> _EXERCISE_
The stretch wanted below opens at the line containing "the research and" and closes at the line containing "Online Resources". Please return it exactly, with no other lines.

> _DATA FOR REVIEW_
----------

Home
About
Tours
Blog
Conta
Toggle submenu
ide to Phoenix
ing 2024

----------

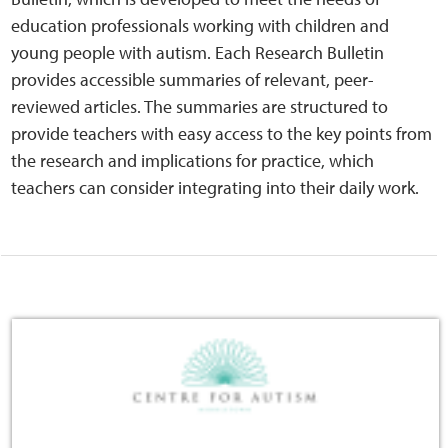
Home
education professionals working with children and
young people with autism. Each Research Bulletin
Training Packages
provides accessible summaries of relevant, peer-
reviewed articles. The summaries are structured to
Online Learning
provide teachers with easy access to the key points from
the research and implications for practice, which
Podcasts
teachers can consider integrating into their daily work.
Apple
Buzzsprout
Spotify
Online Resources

----------

> _SOLUTION TO THIS PROBLEM_
the research and implications for practice, which
Podcasts
teachers can consider integrating into their daily work.
Apple
Buzzsprout
Spotify
Online Resources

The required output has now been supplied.